А мы-то как перепугались! Комариха, старая кляча, мигом забыла о пиве, набросила ватник на голое тело, схватила подойник и помчалась к водокачке. Она в соседнем квартале, у Четвертого управления. Комарихина дочь, престарелая Матильда, кинулась массировать твои ляжки, я с трудом ее оттащил. Затолкал в угол, там она сразу уснула. Она жалобно сопела и не увидела, как из соседней квартиры выбежала вдова Мирски и стала совать тебе эфедрин, нюхательный табак и анисовые пастилки. Брысь, ведьма, – крикнул я, – сгинь. А, ты не знаешь: Мирски не выносит, когда ею командуют. Она плюнула в мою сторону, вытащила из-за пазухи кухонный колун и подскочила ко мне. Лезвие проехало по спине, не причинив никакого вреда: моя сорочка вся задубела от кухонной сажи, пыли, солей и песка. Да и колун давно не встречался с точилом. Надежда Мирски проворно сбегала к себе и вернулась с маникюрными ножничками. Возможно, ей показалось, что ты рожаешь. И тогда тебя напугала Старая Корова – она опрокинула на тебя целый подойник студеной воды. Ты приоткрыла левый глаз, уверенно вымолвила: умираю! – и вновь погрузилась в нирвану. Вид ты имела исключительный! Ангел на помойке, мелькнула мысль. Ты себе лежала, а Комар и Мирски успели поцапаться, помириться и уже вслух обсуждали, где бы понадежнее спрятать твой трупик – в заглохшем колодце или в позабытом со времен войны убежище. Я как-то заглядывал туда – ржавые железные лавки, такие же коробки от противогазов и выпавшее в осадок настоящее время. Крыс – и тех там нет. Вот оно где могло быть, твое заветное Дно!

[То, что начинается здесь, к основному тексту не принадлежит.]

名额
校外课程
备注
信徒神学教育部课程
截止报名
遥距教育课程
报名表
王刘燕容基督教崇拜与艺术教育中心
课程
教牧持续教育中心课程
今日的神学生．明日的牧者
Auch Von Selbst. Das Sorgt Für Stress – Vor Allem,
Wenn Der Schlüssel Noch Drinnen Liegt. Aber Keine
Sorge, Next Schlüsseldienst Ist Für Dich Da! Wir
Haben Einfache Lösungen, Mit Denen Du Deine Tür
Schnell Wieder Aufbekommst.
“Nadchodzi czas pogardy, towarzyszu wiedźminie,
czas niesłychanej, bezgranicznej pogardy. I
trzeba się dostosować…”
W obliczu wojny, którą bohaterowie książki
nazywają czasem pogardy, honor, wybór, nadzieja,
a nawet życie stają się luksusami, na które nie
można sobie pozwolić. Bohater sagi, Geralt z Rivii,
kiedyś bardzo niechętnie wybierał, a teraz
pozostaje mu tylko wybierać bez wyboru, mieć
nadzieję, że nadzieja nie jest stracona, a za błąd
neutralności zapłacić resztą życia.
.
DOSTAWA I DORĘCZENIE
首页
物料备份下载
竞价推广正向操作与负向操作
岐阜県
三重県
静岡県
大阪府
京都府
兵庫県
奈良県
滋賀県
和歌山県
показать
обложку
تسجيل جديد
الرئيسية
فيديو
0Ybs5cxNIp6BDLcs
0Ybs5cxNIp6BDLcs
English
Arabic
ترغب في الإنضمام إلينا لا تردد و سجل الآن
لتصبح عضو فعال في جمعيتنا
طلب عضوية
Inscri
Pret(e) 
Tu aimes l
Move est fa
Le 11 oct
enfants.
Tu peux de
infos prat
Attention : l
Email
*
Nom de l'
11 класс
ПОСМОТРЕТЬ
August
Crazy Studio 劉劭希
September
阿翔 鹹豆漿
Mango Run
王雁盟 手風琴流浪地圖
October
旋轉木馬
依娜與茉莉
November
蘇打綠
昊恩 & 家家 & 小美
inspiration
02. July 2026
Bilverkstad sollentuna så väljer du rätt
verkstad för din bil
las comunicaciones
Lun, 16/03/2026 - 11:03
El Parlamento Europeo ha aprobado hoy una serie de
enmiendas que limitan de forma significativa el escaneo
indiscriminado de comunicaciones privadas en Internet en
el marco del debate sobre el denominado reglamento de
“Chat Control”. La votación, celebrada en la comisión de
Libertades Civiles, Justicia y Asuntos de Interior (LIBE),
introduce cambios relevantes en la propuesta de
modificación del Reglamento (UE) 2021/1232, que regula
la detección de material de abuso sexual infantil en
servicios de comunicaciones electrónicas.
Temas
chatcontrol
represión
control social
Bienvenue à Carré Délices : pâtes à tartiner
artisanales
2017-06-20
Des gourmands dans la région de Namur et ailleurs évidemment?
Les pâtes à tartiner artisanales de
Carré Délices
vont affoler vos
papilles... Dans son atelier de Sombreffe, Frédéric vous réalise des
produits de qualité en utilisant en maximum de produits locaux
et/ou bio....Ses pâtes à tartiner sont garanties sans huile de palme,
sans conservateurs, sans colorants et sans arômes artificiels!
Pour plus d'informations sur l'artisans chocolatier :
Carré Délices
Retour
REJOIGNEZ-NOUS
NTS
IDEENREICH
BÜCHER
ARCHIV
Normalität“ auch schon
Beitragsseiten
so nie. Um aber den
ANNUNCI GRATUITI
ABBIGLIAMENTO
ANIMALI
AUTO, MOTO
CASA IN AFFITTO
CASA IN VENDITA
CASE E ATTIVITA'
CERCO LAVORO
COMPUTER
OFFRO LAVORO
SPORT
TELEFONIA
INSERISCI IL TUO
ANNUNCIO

Я обратился к этим дамам в нескольких не слишком учтивых выражениях. Лексика возымела действие – обе так и присели от злости, отвернулись, подоткнули подолы и дружно показали мне два плоских посинелых зада. Мы добра желаем, про-фыркали они, а ты, гад, ругаешься! И пошлепали на кухню доедать свою воробьятину, запивая чесночным соком. Ведьмы – они ведьмы и есть. Затем Старая Корова, порыгивая, разделась, вышла во двор и окунулась в ржавую ванну с марганцовкой. Она лечилась от чирьев – чирьи гноились и воняли. На нее резво накинулись слепни и навозные мухи, однако из ванны торчал один лишь острый нос, а сама несчастная лежала, плотно прилепившись к дну ванны.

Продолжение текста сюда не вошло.